By Casey McGrath
Some see renewable energy as the most recent fad, embraced by hippies and environmentalists, but the reality for many self-storage owners is solar just makes economic sense. Climate-controlled units that produce obscene electricity bills mixed with an abundance of roof space create an ideal environment to invest in solar energy. Throw in federal, state and utility-based incentives, and you can generate a pretty nice return on investment.
The hurdle for many, however, remains the upfront capital costs and the question, “How am I going to pay for this?” With costs in the hundreds of thousands of dollars, occasionally approaching millions, it’s difficult to imagine funding such a project with cash. Alas, not to worry storage owners, there are several ways to either forego capital expenditures completely or finance the installation using traditional debt and equity.
Power Purchase Agreements
The most common structure for storage owners is to set up a power purchase agreement (PPA), a contract by which the property owner agrees to purchase all the electricity produced by the system at a set price. Under this structure, a third-party PPA developer/installer funds the installation in full and is entirely responsible for the maintenance of the system. From an owner’s perspective, this situation is nearly ideal because no capital is being deployed to install the system, and there’s no production risk if the solar panels do not produce electricity as advertised. In a PPA structure, all of these risks fall on the developer.
A typical PPA structure will price the solar-generated electricity below the retail rate charged by the local utility. This is a win-win for self-storage owners. Not only do they avoid any capital expenditures, they’re able to decrease their monthly utility expense, however subtle that may be. Of course, the rate offered by the developer is dependent on varying factors including local solar incentives and the level of competition among PPA developers.
Some states such as New Jersey offer generous incentive programs that allow PPA developers to aggressively compete for business. Furthermore, because PPAs must compete against local utility rates, states with expensive electricity rates—California, Hawaii and the northeast United States—are prime territory for PPA developers. In other parts of the country where electricity is particularly cheap, such as in the South and Midwest, it’s more difficult for PPA developers to compete.

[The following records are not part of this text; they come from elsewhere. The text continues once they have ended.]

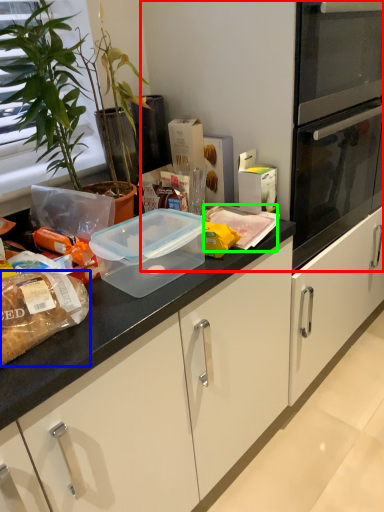 Question: Considering the real-world distances, which object is farthest from fridge (highlighted by a red box)? food (highlighted by a blue box) or food (highlighted by a green box)?

Choices:
 (A) food
 (B) food

Answer: (A) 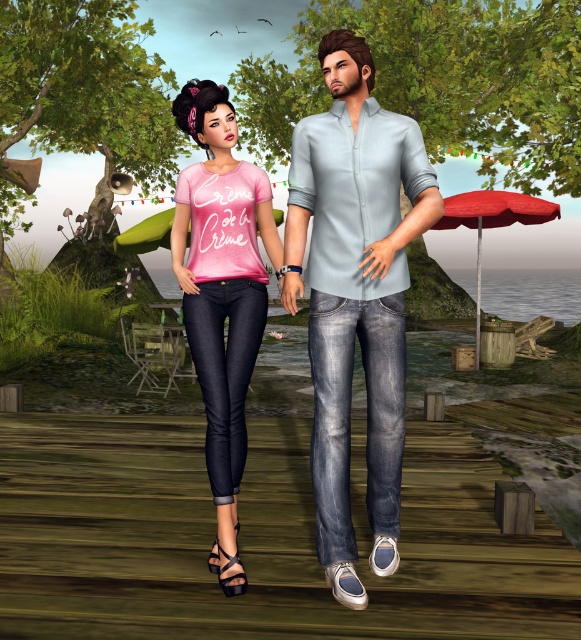 You are a photographer setting up a shot of the two characters on the boardwalk. You notice two points marked in the scene at coordinates point [493,189] and point [272,211]. Which point is closer to your camera position?

Point [272,211] is closer to the camera because point [493,189] is further away from the camera than point [272,211]. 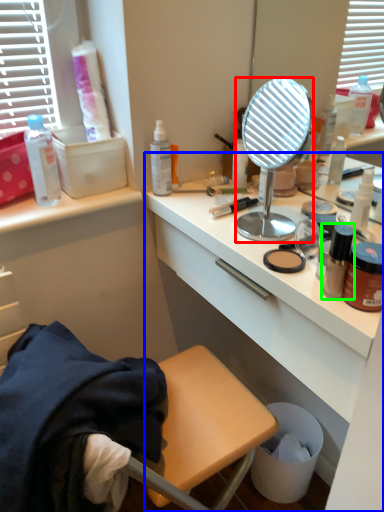 Question: Based on their relative distances, which object is nearer to mirror (highlighted by a red box)? Choose from desk (highlighted by a blue box) and bottle (highlighted by a green box).

Choices:
 (A) desk
 (B) bottle

Answer: (A) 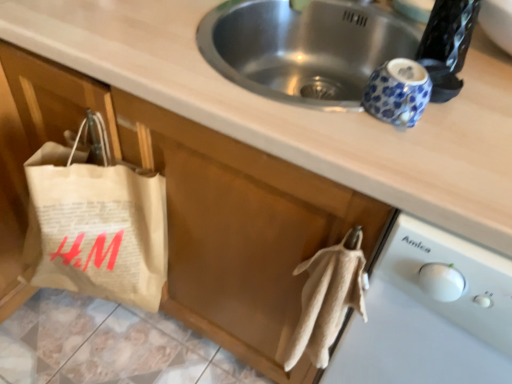 Question: From the image's perspective, relative to white plastic dishwasher at lower right, is natural paper bag at left above or below?

Choices:
 (A) above
 (B) below

Answer: (A)

Question: Considering the positions of point (121, 233) and point (442, 372), is point (121, 233) closer or farther from the camera than point (442, 372)?

Choices:
 (A) farther
 (B) closer

Answer: (A)

Question: In terms of height, does natural paper bag at left look taller or shorter compared to white plastic dishwasher at lower right?

Choices:
 (A) tall
 (B) short

Answer: (B)

Question: Do you think white plastic dishwasher at lower right is within natural paper bag at left, or outside of it?

Choices:
 (A) outside
 (B) inside

Answer: (A)

Question: Is point (488, 291) closer or farther from the camera than point (111, 170)?

Choices:
 (A) farther
 (B) closer

Answer: (B)

Question: From a real-world perspective, is white plastic dishwasher at lower right physically located above or below natural paper bag at left?

Choices:
 (A) above
 (B) below

Answer: (B)

Question: From the image's perspective, relative to natural paper bag at left, is white plastic dishwasher at lower right above or below?

Choices:
 (A) above
 (B) below

Answer: (B)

Generally, PPA contracts include an annual rate escalation of 1 percent to 2 percent. This is in line with historical retail electricity-rate inflation so, theoretically, PPA rates should parallel retail electricity increases. It’s important to note that most local utility rate structures are very complex, sometimes with tiered rate structures or region-specific rates, and it’s necessary to have a good understanding of your current electricity rates before signing a PPA contract.
PPAs are long-term contracts, varying from 10 years to 25 years, with the norm being 20 years. There are several areas of negotiation to consider when signing the PPA including but not limited to annual rate escalators, early purchase options, and minimum kilowatt hour (kWh) production limits by the developer.
Some of the largest PPA vendors are SunEdison Solar Electricity (who created the PPA structure in 2003), MMA Renewable Ventures, SunPower Corp., Regenesis, Solar Power Partners, Tioga Energy and Recurrent Energy. Generally speaking, there are more active players in markets where solar typically works including Arizona, California, New Mexico, the Sun Belt states, Utah, and the Northeast (especially New Jersey). Finally, for owners contemplating a PPA structure, it’s critical to shop around, since per-kWh prices can vary dramatically among PPA contract providers.